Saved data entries
=-=-=-=-=
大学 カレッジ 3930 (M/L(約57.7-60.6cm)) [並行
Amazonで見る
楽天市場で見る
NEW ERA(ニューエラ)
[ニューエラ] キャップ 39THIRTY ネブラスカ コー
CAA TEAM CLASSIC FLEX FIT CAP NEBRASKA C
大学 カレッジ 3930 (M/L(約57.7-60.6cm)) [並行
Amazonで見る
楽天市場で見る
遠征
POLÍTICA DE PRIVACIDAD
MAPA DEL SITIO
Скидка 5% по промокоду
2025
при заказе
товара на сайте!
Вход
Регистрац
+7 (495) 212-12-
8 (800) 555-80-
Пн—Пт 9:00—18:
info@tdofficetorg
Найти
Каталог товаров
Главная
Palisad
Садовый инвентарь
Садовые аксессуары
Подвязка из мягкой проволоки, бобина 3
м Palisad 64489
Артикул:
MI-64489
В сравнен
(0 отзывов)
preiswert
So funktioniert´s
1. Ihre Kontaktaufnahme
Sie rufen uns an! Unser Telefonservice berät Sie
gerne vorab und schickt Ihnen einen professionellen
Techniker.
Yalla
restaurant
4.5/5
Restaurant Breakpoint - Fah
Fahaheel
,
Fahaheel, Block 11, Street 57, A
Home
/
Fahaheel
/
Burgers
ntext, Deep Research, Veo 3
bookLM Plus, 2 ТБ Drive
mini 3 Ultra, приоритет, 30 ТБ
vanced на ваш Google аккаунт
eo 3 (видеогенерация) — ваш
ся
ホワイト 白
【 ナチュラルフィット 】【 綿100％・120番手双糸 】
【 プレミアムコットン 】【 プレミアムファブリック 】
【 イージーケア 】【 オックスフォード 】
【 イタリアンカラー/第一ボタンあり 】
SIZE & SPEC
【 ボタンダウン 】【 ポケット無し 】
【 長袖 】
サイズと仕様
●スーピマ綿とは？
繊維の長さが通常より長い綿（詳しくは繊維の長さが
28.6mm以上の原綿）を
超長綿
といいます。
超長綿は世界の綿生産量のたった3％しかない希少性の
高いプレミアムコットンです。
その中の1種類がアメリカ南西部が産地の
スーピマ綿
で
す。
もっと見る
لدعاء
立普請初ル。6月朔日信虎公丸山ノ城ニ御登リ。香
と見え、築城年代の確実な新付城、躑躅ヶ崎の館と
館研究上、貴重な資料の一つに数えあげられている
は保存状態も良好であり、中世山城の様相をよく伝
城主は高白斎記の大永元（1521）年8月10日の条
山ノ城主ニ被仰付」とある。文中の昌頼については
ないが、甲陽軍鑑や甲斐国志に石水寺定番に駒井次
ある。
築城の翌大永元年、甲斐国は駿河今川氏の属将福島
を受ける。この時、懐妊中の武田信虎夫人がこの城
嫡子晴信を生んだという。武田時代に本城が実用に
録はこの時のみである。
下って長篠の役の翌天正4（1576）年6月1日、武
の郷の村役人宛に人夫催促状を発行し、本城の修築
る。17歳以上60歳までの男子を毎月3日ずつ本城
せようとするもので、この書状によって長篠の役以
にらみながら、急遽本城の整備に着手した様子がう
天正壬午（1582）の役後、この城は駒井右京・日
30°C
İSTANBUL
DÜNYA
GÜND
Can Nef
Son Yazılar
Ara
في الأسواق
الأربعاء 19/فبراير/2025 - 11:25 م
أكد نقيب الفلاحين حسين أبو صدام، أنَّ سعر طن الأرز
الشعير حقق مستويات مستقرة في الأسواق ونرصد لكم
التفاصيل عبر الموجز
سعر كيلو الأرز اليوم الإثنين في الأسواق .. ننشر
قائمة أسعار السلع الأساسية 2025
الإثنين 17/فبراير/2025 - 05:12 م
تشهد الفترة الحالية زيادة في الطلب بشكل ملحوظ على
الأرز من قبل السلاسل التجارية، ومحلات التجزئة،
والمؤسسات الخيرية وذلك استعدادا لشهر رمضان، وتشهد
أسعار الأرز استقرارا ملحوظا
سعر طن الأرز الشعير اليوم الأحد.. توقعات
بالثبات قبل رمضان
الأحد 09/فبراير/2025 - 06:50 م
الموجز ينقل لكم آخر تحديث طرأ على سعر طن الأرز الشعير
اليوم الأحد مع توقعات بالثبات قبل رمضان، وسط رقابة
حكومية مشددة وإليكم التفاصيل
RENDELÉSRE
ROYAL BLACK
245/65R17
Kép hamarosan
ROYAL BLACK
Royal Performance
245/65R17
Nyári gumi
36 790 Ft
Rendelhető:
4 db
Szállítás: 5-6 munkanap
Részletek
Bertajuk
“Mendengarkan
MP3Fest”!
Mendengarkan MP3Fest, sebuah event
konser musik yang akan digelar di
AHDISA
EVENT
=-=-=-=-=
Please write out every record shown above exactly as it reads.

» **Finished exercise**
大学 カレッジ 3930 (M/L(約57.7-60.6cm)) [並行
Amazonで見る
楽天市場で見る
NEW ERA(ニューエラ)
[ニューエラ] キャップ 39THIRTY ネブラスカ コー
CAA TEAM CLASSIC FLEX FIT CAP NEBRASKA C
大学 カレッジ 3930 (M/L(約57.7-60.6cm)) [並行
Amazonで見る
楽天市場で見る
遠征
POLÍTICA DE PRIVACIDAD
MAPA DEL SITIO
Скидка 5% по промокоду
2025
при заказе
товара на сайте!
Вход
Регистрац
+7 (495) 212-12-
8 (800) 555-80-
Пн—Пт 9:00—18:
info@tdofficetorg
Найти
Каталог товаров
Главная
Palisad
Садовый инвентарь
Садовые аксессуары
Подвязка из мягкой проволоки, бобина 3
м Palisad 64489
Артикул:
MI-64489
В сравнен
(0 отзывов)
preiswert
So funktioniert´s
1. Ihre Kontaktaufnahme
Sie rufen uns an! Unser Telefonservice berät Sie
gerne vorab und schickt Ihnen einen professionellen
Techniker.
Yalla
restaurant
4.5/5
Restaurant Breakpoint - Fah
Fahaheel
,
Fahaheel, Block 11, Street 57, A
Home
/
Fahaheel
/
Burgers
ntext, Deep Research, Veo 3
bookLM Plus, 2 ТБ Drive
mini 3 Ultra, приоритет, 30 ТБ
vanced на ваш Google аккаунт
eo 3 (видеогенерация) — ваш
ся
ホワイト 白
【 ナチュラルフィット 】【 綿100％・120番手双糸 】
【 プレミアムコットン 】【 プレミアムファブリック 】
【 イージーケア 】【 オックスフォード 】
【 イタリアンカラー/第一ボタンあり 】
SIZE & SPEC
【 ボタンダウン 】【 ポケット無し 】
【 長袖 】
サイズと仕様
●スーピマ綿とは？
繊維の長さが通常より長い綿（詳しくは繊維の長さが
28.6mm以上の原綿）を
超長綿
といいます。
超長綿は世界の綿生産量のたった3％しかない希少性の
高いプレミアムコットンです。
その中の1種類がアメリカ南西部が産地の
スーピマ綿
で
す。
もっと見る
لدعاء
立普請初ル。6月朔日信虎公丸山ノ城ニ御登リ。香
と見え、築城年代の確実な新付城、躑躅ヶ崎の館と
館研究上、貴重な資料の一つに数えあげられている
は保存状態も良好であり、中世山城の様相をよく伝
城主は高白斎記の大永元（1521）年8月10日の条
山ノ城主ニ被仰付」とある。文中の昌頼については
ないが、甲陽軍鑑や甲斐国志に石水寺定番に駒井次
ある。
築城の翌大永元年、甲斐国は駿河今川氏の属将福島
を受ける。この時、懐妊中の武田信虎夫人がこの城
嫡子晴信を生んだという。武田時代に本城が実用に
録はこの時のみである。
下って長篠の役の翌天正4（1576）年6月1日、武
の郷の村役人宛に人夫催促状を発行し、本城の修築
る。17歳以上60歳までの男子を毎月3日ずつ本城
せようとするもので、この書状によって長篠の役以
にらみながら、急遽本城の整備に着手した様子がう
天正壬午（1582）の役後、この城は駒井右京・日
30°C
İSTANBUL
DÜNYA
GÜND
Can Nef
Son Yazılar
Ara
في الأسواق
الأربعاء 19/فبراير/2025 - 11:25 م
أكد نقيب الفلاحين حسين أبو صدام، أنَّ سعر طن الأرز
الشعير حقق مستويات مستقرة في الأسواق ونرصد لكم
التفاصيل عبر الموجز
سعر كيلو الأرز اليوم الإثنين في الأسواق .. ننشر
قائمة أسعار السلع الأساسية 2025
الإثنين 17/فبراير/2025 - 05:12 م
تشهد الفترة الحالية زيادة في الطلب بشكل ملحوظ على
الأرز من قبل السلاسل التجارية، ومحلات التجزئة،
والمؤسسات الخيرية وذلك استعدادا لشهر رمضان، وتشهد
أسعار الأرز استقرارا ملحوظا
سعر طن الأرز الشعير اليوم الأحد.. توقعات
بالثبات قبل رمضان
الأحد 09/فبراير/2025 - 06:50 م
الموجز ينقل لكم آخر تحديث طرأ على سعر طن الأرز الشعير
اليوم الأحد مع توقعات بالثبات قبل رمضان، وسط رقابة
حكومية مشددة وإليكم التفاصيل
RENDELÉSRE
ROYAL BLACK
245/65R17
Kép hamarosan
ROYAL BLACK
Royal Performance
245/65R17
Nyári gumi
36 790 Ft
Rendelhető:
4 db
Szállítás: 5-6 munkanap
Részletek
Bertajuk
“Mendengarkan
MP3Fest”!
Mendengarkan MP3Fest, sebuah event
konser musik yang akan digelar di
AHDISA
EVENT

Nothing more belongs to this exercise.